*Work instructions:* Copy every record below exactly as written, but leave out the pictures.

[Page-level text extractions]
□ □ □ □ □ □ □
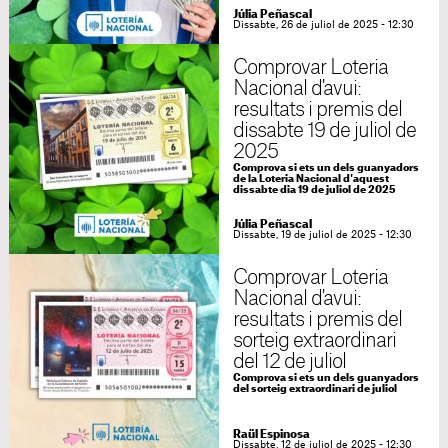
Júlia Peñascal
Dissabte, 26 de juliol de 2025 - 12:30
Comprovar Loteria
Nacional d'avui:
resultats i premis del
dissabte 19 de juliol de
2025
Comprova si ets un dels guanyadors
de la Loteria Nacional d'aquest
dissabte dia 19 de juliol de 2025
Júlia Peñascal
Dissabte, 19 de juliol de 2025 - 12:30
Comprovar Loteria
Nacional d'avui:
resultats i premis del
sorteig extraordinari
del 12 de juliol
Comprova si ets un dels guanyadors
del sorteig extraordinari de juliol
Raül Espinosa
Dissabte, 12 de juliol de 2025 - 12:30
□ □ □ □ □ □ □
*Finished exercise:*
Júlia Peñascal
Dissabte, 26 de juliol de 2025 - 12:30
Comprovar Loteria
Nacional d'avui:
resultats i premis del
dissabte 19 de juliol de
2025
Comprova si ets un dels guanyadors
de la Loteria Nacional d'aquest
dissabte dia 19 de juliol de 2025
Júlia Peñascal
Dissabte, 19 de juliol de 2025 - 12:30
Comprovar Loteria
Nacional d'avui:
resultats i premis del
sorteig extraordinari
del 12 de juliol
Comprova si ets un dels guanyadors
del sorteig extraordinari de juliol
Raül Espinosa
Dissabte, 12 de juliol de 2025 - 12:30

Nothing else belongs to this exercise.